Çelebi Sultan Mehmed Camii, el işçiliği ile yapılan nakkaş, hat, kündekârî, çini, taş, mermer, vitray ve çıtakâri gibi sanatsal çalışmalarıyla da adeta Türk İslam sanatları müzesi oldu.
İlk ezan ve ilk namaz arefe günü
Camideki son kontrolleri yapan Kepez Belediye Başkanı Hakan Tütüncü, “5 yıllık bir emeğin ürünü olan Çelebi Sultan Mehmed Camii’ni, Kurban Bayramı arefesinde açacak olmanın mutluluğu içerisindeyiz. Cenabı Allah’a hamt ediyorum ki, bizlere böyle kalıcı bir eser meydana getirmeyi nasip etti. 20 Ağustos pazartesi günü sabah namazında caminin minarelerinden Ezan-ı Muhammedîler yükselecek. Öğle namazıyla birlikte hacıların Arafat dağına vakfeye çıktıkları o en mübarek anda camimizin açılışını öğle namazıyla birlikte gerçekleştireceğiz” dedi.
“Türk İslam müzesi gibi cami”
Bir cami yapmanın ötesinde Türk İslam medeniyetinin değerleriyle harmanlanan özel bir eseri şehrin dikkatine sunmayı hayal ettiklerini aktaran Başkan Tütüncü, “Bu camide bizim medeniyetimizin vücuda getirdiği değerlerle oluşturulmuş bir mimari var.
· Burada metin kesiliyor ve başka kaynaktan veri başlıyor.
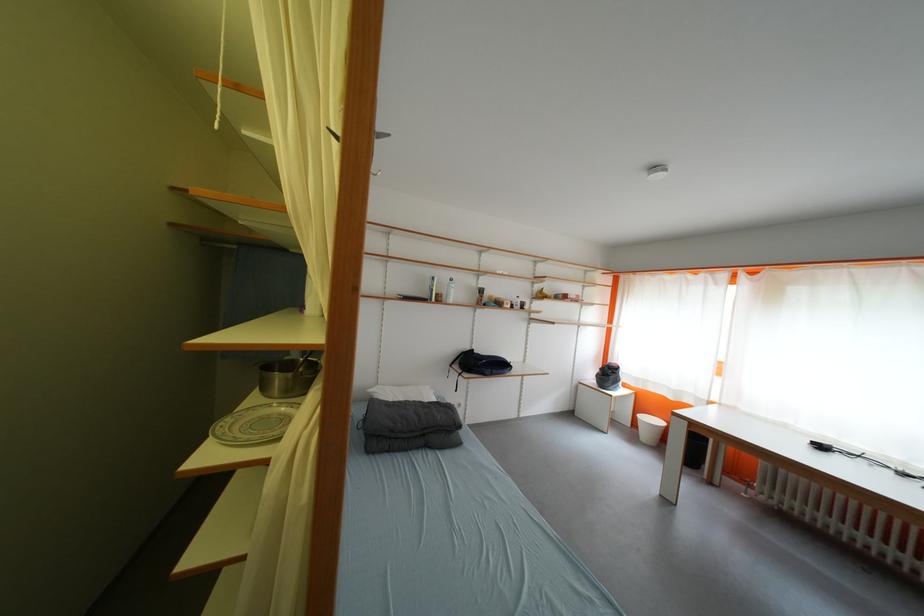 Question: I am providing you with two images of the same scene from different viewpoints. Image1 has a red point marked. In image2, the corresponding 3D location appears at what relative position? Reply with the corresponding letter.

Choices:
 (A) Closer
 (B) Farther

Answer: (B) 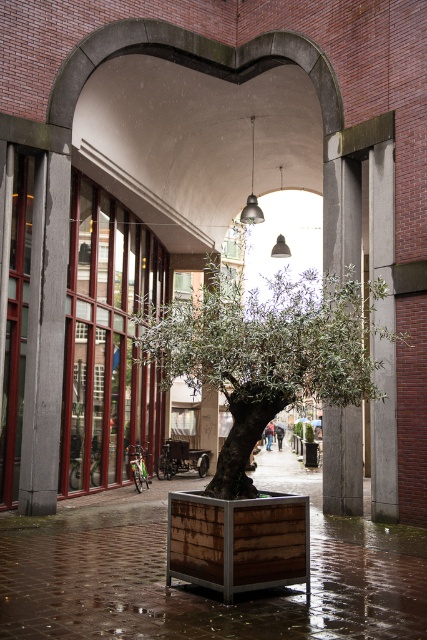 Which of these two, green leafy tree at center or wooden planter at center, stands shorter?

Standing shorter between the two is wooden planter at center.

Between green leafy tree at center and wooden planter at center, which one is positioned lower?

Positioned lower is wooden planter at center.

Who is more distant from viewer, (245,401) or (257,576)?

The point (245,401) is behind.

The width and height of the screenshot is (427, 640). Identify the location of green leafy tree at center. 268,352. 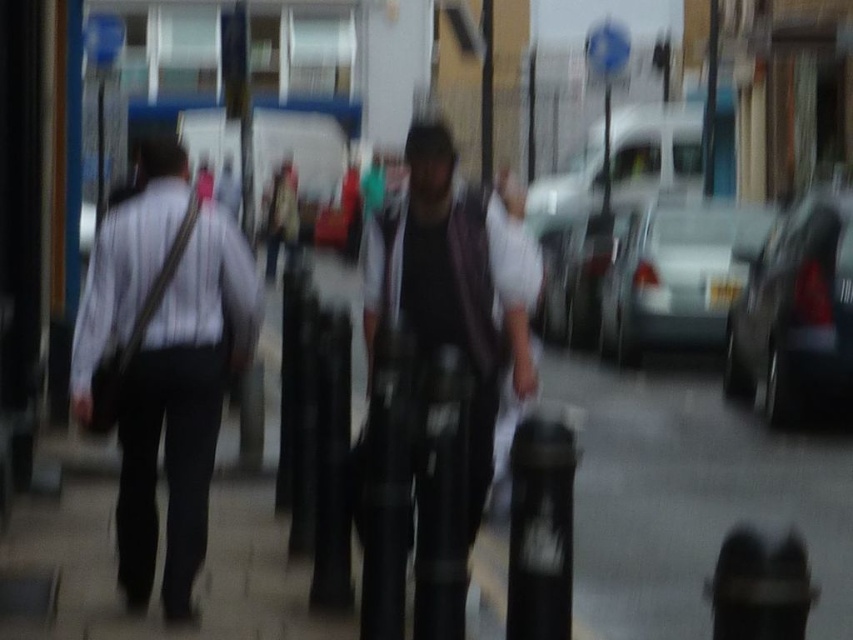 Question: Does dark gray fabric jacket at center come in front of shiny black car at right?

Choices:
 (A) yes
 (B) no

Answer: (A)

Question: Does white striped shirt at left have a lesser width compared to silver metallic sedan at center?

Choices:
 (A) no
 (B) yes

Answer: (B)

Question: Among these points, which one is farthest from the camera?

Choices:
 (A) (612, 289)
 (B) (376, 320)

Answer: (A)

Question: Which object appears farthest from the camera in this image?

Choices:
 (A) white striped shirt at left
 (B) silver metallic sedan at center

Answer: (B)

Question: Which of the following is the closest to the observer?

Choices:
 (A) silver metallic sedan at center
 (B) dark gray fabric jacket at center
 (C) white striped shirt at left
 (D) shiny black car at right

Answer: (B)

Question: Is white striped shirt at left positioned behind silver metallic sedan at center?

Choices:
 (A) yes
 (B) no

Answer: (B)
Camimizde, çevreye uyumlu, doğaya saygılı, insanı merkeze alan ve insanı ezmeyen bir mimari anlayış bulunuyor. Camimiz, atalarımızın Türk İslam sanatı diye üretmiş oldukları bütün sanatların aynı anda görülebileceği müze cami görüntüsünde bir eser oldu. Camiyi ziyarete ve ibadete gelenler binlerce yıllık Türk İslam tarihi içerisindeki sanatsal anlamdaki o güzellikleri izleyebilme imkânı da bulabilecekler. Çelebi Sultan Mehmed Camii, etrafındaki şadırvanlarıyla, peyzaj tasarımıyla, temalı çeşmeleriyle de Osmanlı Devleti’nin dört bir yanından çeşitli zamanlardan kesitler sunan bir eser de oldu. Caminin batı avlusunda Bosna Hersek’in Başçarşı Sebili; Doğu avlusunda ise İstanbul Laleli Camii’nin şadırvanı var.”
“Eğitim külliyesi”
Tütüncü, caminin bir eğitim yuvası olacağına da dikkat çekerek, “Camimiz, külliye tarzında inşa edildi. Hem ibadet edilecek mekanı hem de etrafında derslikler var. Medeniyetimizde cami bir buluşma yeri olmakla birlikte aynı zamanda bir eğitim yeridir. Dolayısıyla İslam tarihindeki eğitim kültür noktasında ortaya konmuş mekana dayalı güzellikleri de camimizde göstereceğiz. Külliyedeki eğitim odalarında bu dersliklerde fıkıh, siyer, hadis, ilmihal, Kuran’ı Kerim gibi, İslam güzel sanatları burada öğretilecek.”
“Hayatın merkezi olacak”
Çelebi Sultan Mehmed Camii’nin, Kepez’de hayatın merkezi olacağını işaret eden Başkan Tütüncü, “Camimizde 24 saat Kuran’ı Kerim okunacak. 24 saat Kuran’ı Kerim okunacak olması camimizi adeta manevi bir merkez haline getirecek. Diyanet, cami şehrin kalbidir diyor. Çelebi Sultan Mehmed Camii, bu sloganın altını dolduran bir ibadethane olacak. Camimizin ismi olan Çelebi Sultan Mehmed, İstanbul’un fatihi Fatih Sultan Mehmet’in dedesidir. Ankara Savaşı’ndan sonra yaşanan Fetret döneminde dağılan siyasi birliği yeniden sağlayan ve tarihe Osmanlı Devleti’nin 2. kurucusu olarak geçmiş bir isimdir. Çelebi Sultan Mehmed, Türk tarihinin en önemli kırılma noktalarından birinde görev yapmış bir Osmanlı Padişahı olması bakımından çok önemli bir isimdir. Bu camiyi, Çelebi Sultan Mehmed ismiyle isimlendirerek bir anlamda tarihe ve ecdadımıza vefamızı da yerine getirmiş olduk” diye konuştu.
“Zamana damgamızı vurduk”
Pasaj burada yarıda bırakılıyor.